*Task objective:*
Beginning at the line that contains "способны привести к", output each line exactly through the end of the records, and drop any pictures.

*Transcribed page contents:*

++++

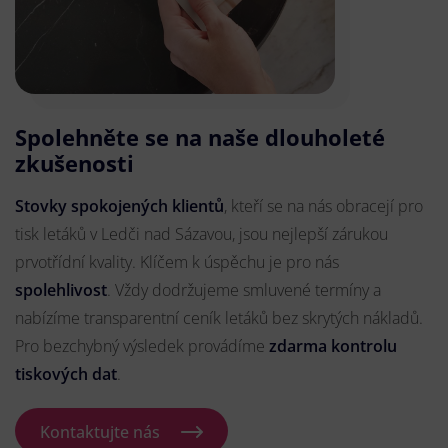
Spolehněte se na naše dlouholeté
zkušenosti
Stovky spokojených klientů
, kteří se na nás obracejí pro
tisk letáků v Ledči nad Sázavou, jsou nejlepší zárukou
prvotřídní kvality. Klíčem k úspěchu je pro nás
spolehlivost
. Vždy dodržujeme smluvené termíny a
nabízíme transparentní ceník letáků bez skrytých nákladů.
Pro bezchybný výsledek provádíme
zdarma kontrolu
tiskových dat
.
Kontaktujte nás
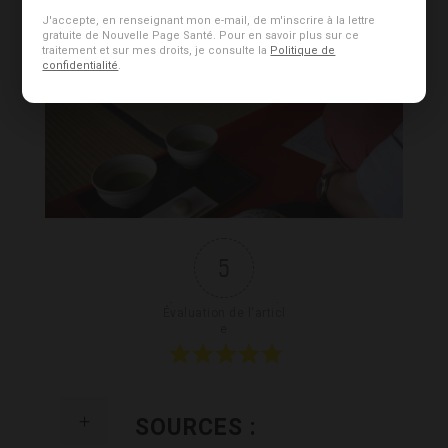
J'accepte, en renseignant mon e-mail, de m'inscrire à la lettre
gratuite de Nouvelle Page Santé. Pour en savoir plus sur ce
traitement et sur mes droits, je consulte la
Politique de
confidentialité
.
5
Évaluation de l'articl
e
SOURCES :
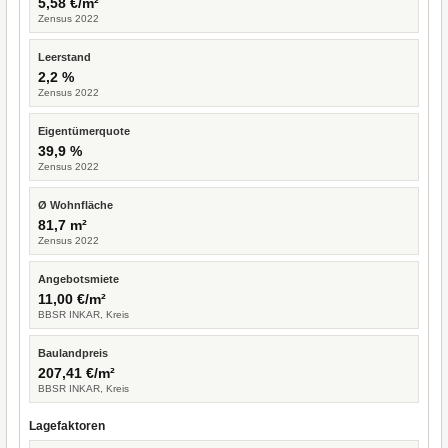
5,58 €/m²
Zensus 2022
Leerstand
2,2 %
Zensus 2022
Eigentümerquote
39,9 %
Zensus 2022
Ø Wohnfläche
81,7 m²
Zensus 2022
Angebotsmiete
11,00 €/m²
BBSR INKAR, Kreis
Baulandpreis
207,41 €/m²
BBSR INKAR, Kreis
Lagefaktoren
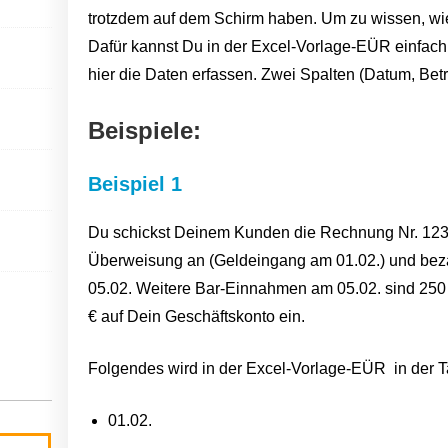
trotzdem auf dem Schirm haben. Um zu wissen, wie 
Dafür kannst Du in der Excel-Vorlage-EÜR einfach 
hier die Daten erfassen. Zwei Spalten (Datum, Betr
Beispiele:
Beispiel 1
Du schickst Deinem Kunden die Rechnung Nr. 123 ü
Überweisung an (Geldeingang am 01.02.) und beza
05.02. Weitere Bar-Einnahmen am 05.02. sind 250 €
€ auf Dein Geschäftskonto ein.
Folgendes wird in der Excel-Vorlage-EÜR in der T
01.02.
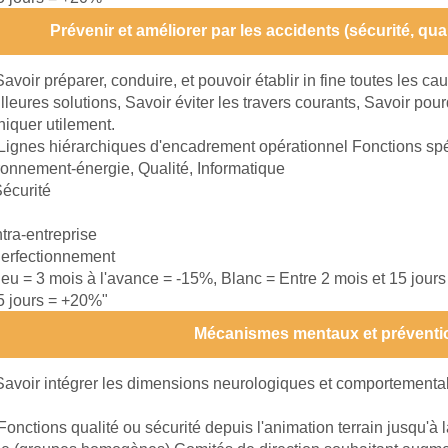
Prévenir et améliorer par les accidents (sécurité, qu
Savoir préparer, conduire, et pouvoir établir in fine toutes les c
illeures solutions, Savoir éviter les travers courants, Savoir po
iquer utilement.
Lignes hiérarchiques d'encadrement opérationnel Fonctions spé
ronnement-énergie, Qualité, Informatique
écurité
ntra-entreprise
erfectionnement
leu = 3 mois à l'avance = -15%, Blanc = Entre 2 mois et 15 jour
15 jours = +20%"
Mécanismes mentaux et préventi
Savoir intégrer les dimensions neurologiques et comportementa
Fonctions qualité ou sécurité depuis l'animation terrain jusqu'à 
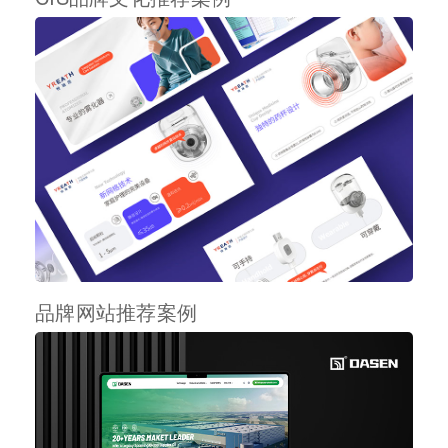
品牌网站推荐案例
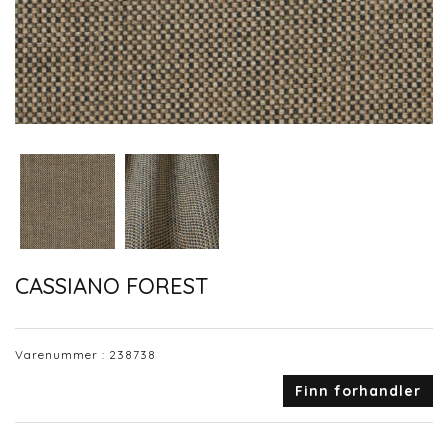
CASSIANO FOREST
Varenummer :
238738
Finn forhandler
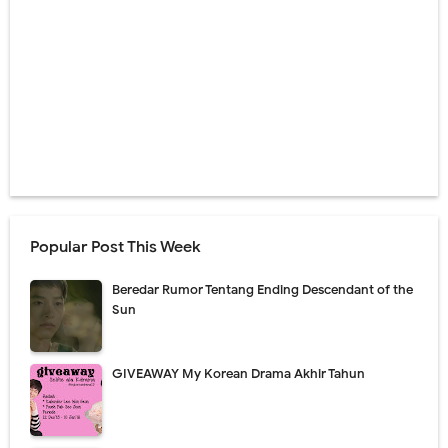
Popular Post This Week
Beredar Rumor Tentang Ending Descendant of the
Sun
GIVEAWAY My Korean Drama Akhir Tahun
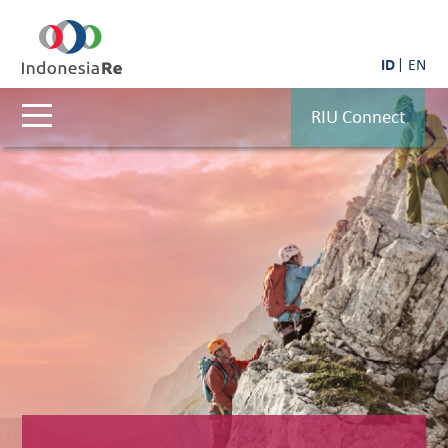
ID
EN
RIU Connect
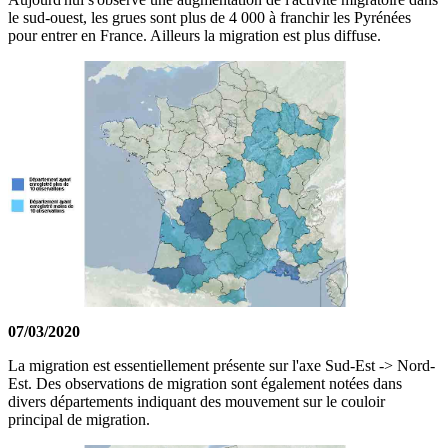
le sud-ouest, les grues sont plus de 4 000 à franchir les Pyrénées
pour entrer en France. Ailleurs la migration est plus diffuse.
07/03/2020
La migration est essentiellement présente sur l'axe Sud-Est -> Nord-
Est. Des observations de migration sont également notées dans
divers départements indiquant des mouvement sur le couloir
principal de migration.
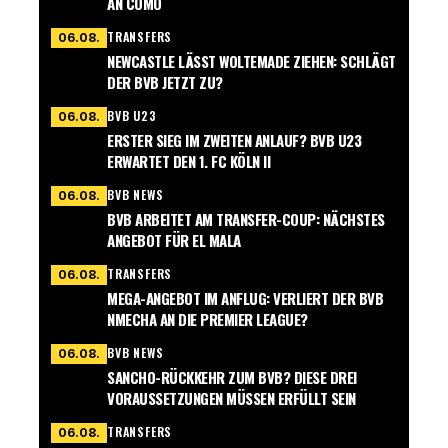
AN COMO
TRANSFERS
06.08.
NEWCASTLE LÄSST WOLTEMADE ZIEHEN: SCHLÄGT
DER BVB JETZT ZU?
BVB U23
06.08.
ERSTER SIEG IM ZWEITEN ANLAUF? BVB U23
ERWARTET DEN 1. FC KÖLN II
BVB NEWS
06.08.
BVB ARBEITET AM TRANSFER-COUP: NÄCHSTES
ANGEBOT FÜR EL MALA
TRANSFERS
06.08.
MEGA-ANGEBOT IM ANFLUG: VERLIERT DER BVB
NMECHA AN DIE PREMIER LEAGUE?
BVB NEWS
06.08.
SANCHO-RÜCKKEHR ZUM BVB? DIESE DREI
VORAUSSETZUNGEN MÜSSEN ERFÜLLT SEIN
TRANSFERS
06.08.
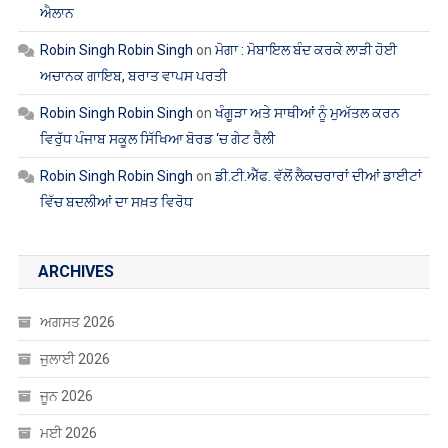
ਐਲਾਨ
Robin Singh Robin Singh
on
ਮੋਗਾ : ਮੋਬਾਇਲ ਬੰਦ ਕਰਕੇ ਲਾੜੀ ਹੋਈ
ਅਚਾਨਕ ਗਾਇਬ, ਬਰਾਤ ਵਾਪਸ ਪਰਤੀ
Robin Singh Robin Singh
on
ਖੰਗੂੜਾ ਅਤੇ ਸਾਥੀਆਂ ਨੂੰ ਮੁਅੱਤਲ ਕਰਨ
ਵਿਰੁੱਧ ਪੰਜਾਬ ਸਕੂਲ ਸਿੱਖਿਆ ਬੋਰਡ ‘ਚ ਗੇਟ ਰੈਲੀ
Robin Singh Robin Singh
on
ਡੀ.ਟੀ.ਐੱਫ. ਵੱਲੋਂ ਲੈਕਚਰਾਰਾਂ ਦੀਆਂ ਡਾਈਟਾਂ
ਵਿੱਚ ਬਦਲੀਆਂ ਦਾ ਸਖ਼ਤ ਵਿਰੋਧ
ARCHIVES
ਅਗਸਤ 2026
ਜੁਲਾਈ 2026
ਜੂਨ 2026
ਮਈ 2026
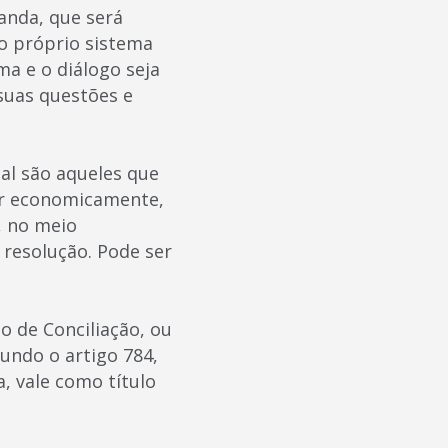
anda, que será
o próprio sistema
ma e o diálogo seja
 suas questões e
al são aqueles que
car economicamente,
, no meio
 resolução. Pode ser
o de Conciliação, ou
undo o artigo 784,
a, vale como título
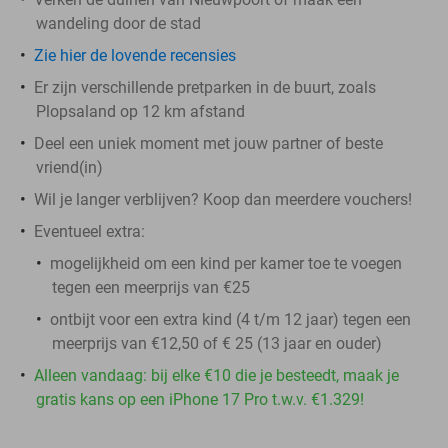
wandeling door de stad
Zie hier de lovende recensies
Er zijn verschillende pretparken in de buurt, zoals
Plopsaland op 12 km afstand
Deel een uniek moment met jouw partner of beste
vriend(in)
Wil je langer verblijven? Koop dan meerdere vouchers!
Eventueel extra:
mogelijkheid om een kind per kamer toe te voegen
tegen een meerprijs van €25
ontbijt voor een extra kind (4 t/m 12 jaar) tegen een
meerprijs van €12,50 of € 25 (13 jaar en ouder)
Alleen vandaag: bij elke €10 die je besteedt, maak je
gratis kans op een iPhone 17 Pro t.w.v. €1.329!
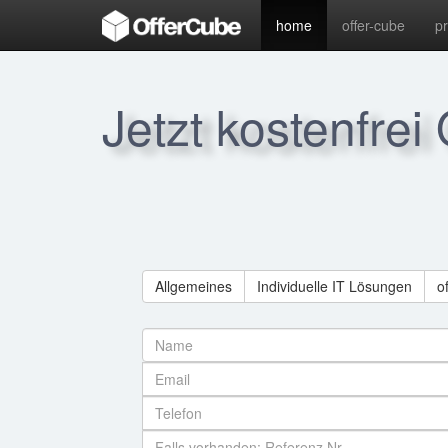
home
offer-cube
p
Jetzt kostenfrei
Allgemeines
Individuelle IT Lösungen
o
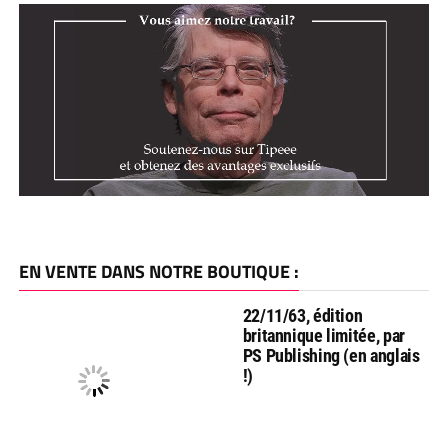
EN VENTE DANS NOTRE BOUTIQUE :
22/11/63, édition
britannique limitée, par
PS Publishing (en anglais
!)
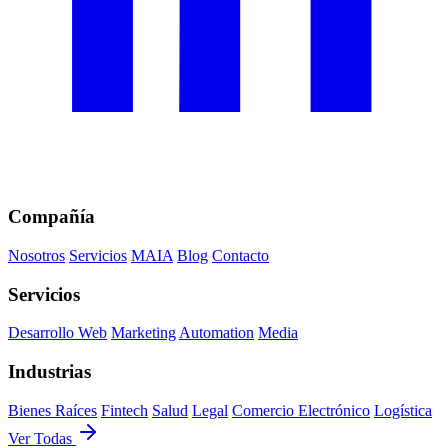
Compañía
Nosotros
Servicios
MAIA
Blog
Contacto
Servicios
Desarrollo Web
Marketing
Automation
Media
Industrias
Bienes Raíces
Fintech
Salud
Legal
Comercio Electrónico
Logística
Ver Todas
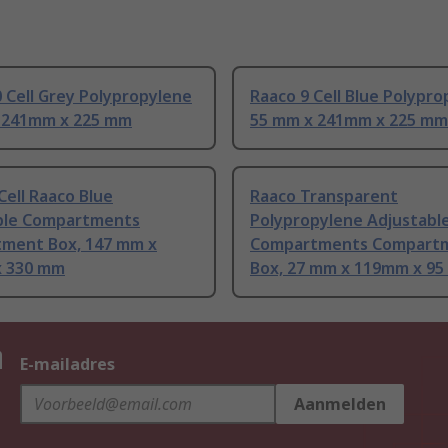
 Cell Grey Polypropylene
Raaco 9 Cell Blue Polypr
 241mm x 225 mm
55 mm x 241mm x 225 mm
Cell Raaco Blue
Raaco Transparent
ble Compartments
Polypropylene Adjustabl
ment Box, 147 mm x
Compartments Compart
 330 mm
Box, 27 mm x 119mm x 9
n
E-mailadres
Aanmelden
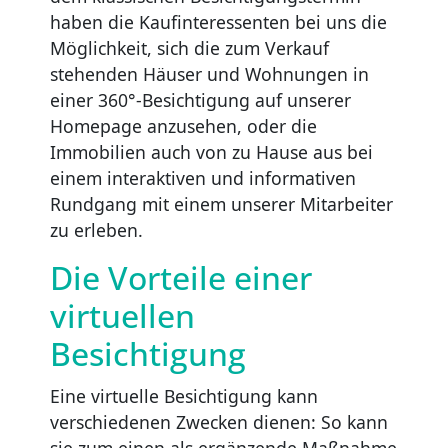
haben die Kaufinteressenten bei uns die
Möglichkeit, sich die zum Verkauf
stehenden Häuser und Wohnungen in
einer 360°-Besichtigung auf unserer
Homepage anzusehen, oder die
Immobilien auch von zu Hause aus bei
einem interaktiven und informativen
Rundgang mit einem unserer Mitarbeiter
zu erleben.
Die Vorteile einer
virtuellen
Besichtigung
Eine virtuelle Besichtigung kann
verschiedenen Zwecken dienen: So kann
sie zum einen als ergänzende Maßnahme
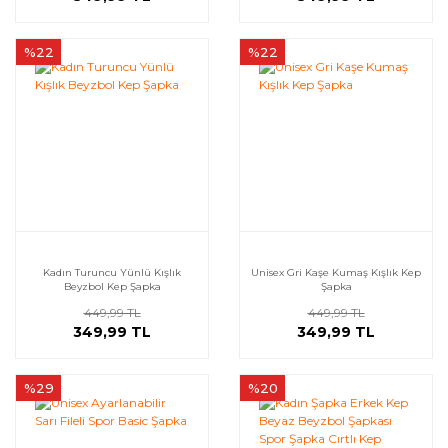
%22
%22
Kadın Turuncu Yünlü Kışlık
Unisex Gri Kaşe Kumaş Kışlık Kep
Beyzbol Kep Şapka
Şapka
449,99 TL
449,99 TL
349,99 TL
349,99 TL
%29
%20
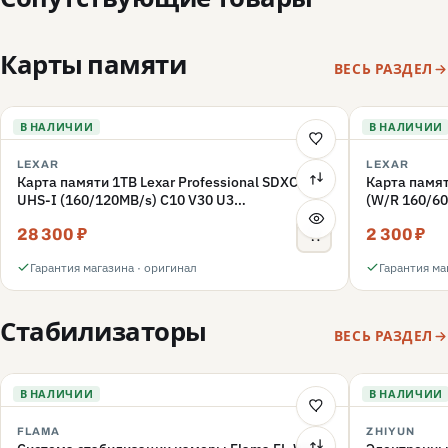
Карты памяти
ВЕСЬ РАЗДЕЛ
В НАЛИЧИИ
В НАЛИЧИИ
LEXAR
LEXAR
Карта памяти 1TB Lexar Professional SDXC
Карта памят
UHS-I (160/120MB/s) C10 V30 U3
(W/R 160/60
(LSD1066001T-BNNNG)
(LMSFLYX0
28 300 ₽
2 300 ₽
Гарантия магазина · оригинал
Гарантия ма
Стабилизаторы
ВЕСЬ РАЗДЕЛ
В НАЛИЧИИ
В НАЛИЧИИ
FLAMA
ZHIYUN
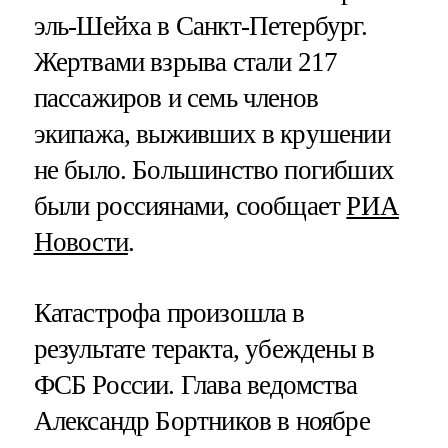
эль-Шейха в Санкт-Петербург.
Жертвами взрыва стали 217
пассажиров и семь членов
экипажа, выживших в крушении
не было. Большинство погибших
были россиянами, сообщает
РИА
Новости
.
Катастрофа произошла в
результате теракта, убеждены в
ФСБ России. Глава ведомства
Александр Бортников в ноябре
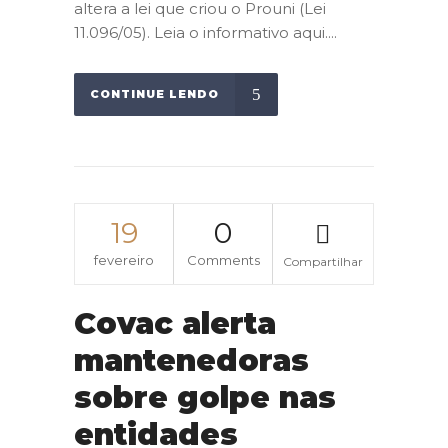
altera a lei que criou o Prouni (Lei
11.096/05). Leia o informativo aqui....
CONTINUE LENDO
19
0
fevereiro
Comments
Compartilhar
Covac alerta
mantenedoras
sobre golpe nas
entidades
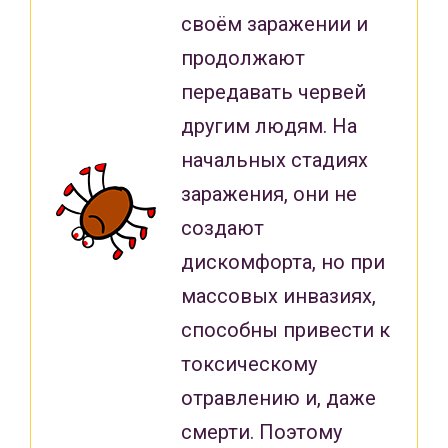
своём заражении и
продолжают
передавать червей
другим людям. На
начальных стадиях
заражения, они не
создают
дискомфорта, но при
массовых инвазиях,
способны привести к
токсическому
отравлению и, даже
смерти. Поэтому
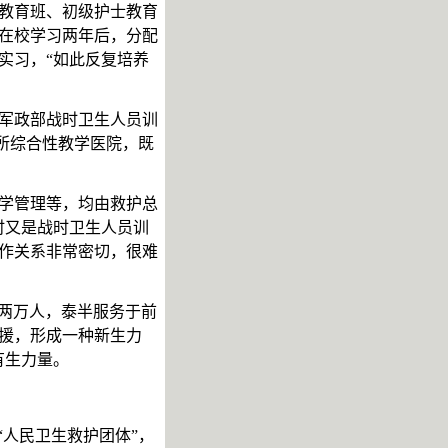
教育班、初级护士教育
在校学习两年后，分配
实习，“如此反复培养
军政部战时卫生人员训
所综合性教学医院，既
学管理等，均由救护总
时又是战时卫生人员训
作关系非常密切，很难
近两万人，泰半服务于前
援，形成一种新生力
有生力量。
“人民卫生救护团体”，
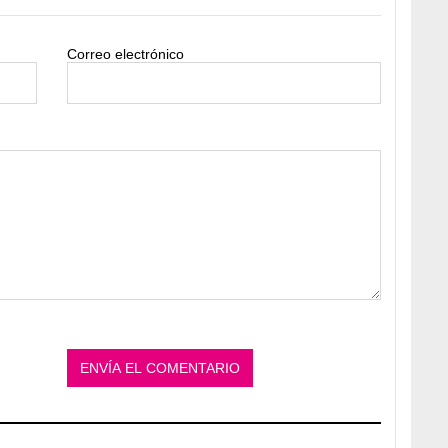
Correo electrónico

++++

*Task result:*
способны привести к
токсическому
отравлению и, даже
смерти. Поэтому
教育班、初级护士教育
在校学习两年后，分配
实习，“如此反复培养
军政部战时卫生人员训
所综合性教学医院，既
学管理等，均由救护总
时又是战时卫生人员训
作关系非常密切，很难
近两万人，泰半服务于前
援，形成一种新生力
有生力量。
“人民卫生救护团体”，
Correo electrónico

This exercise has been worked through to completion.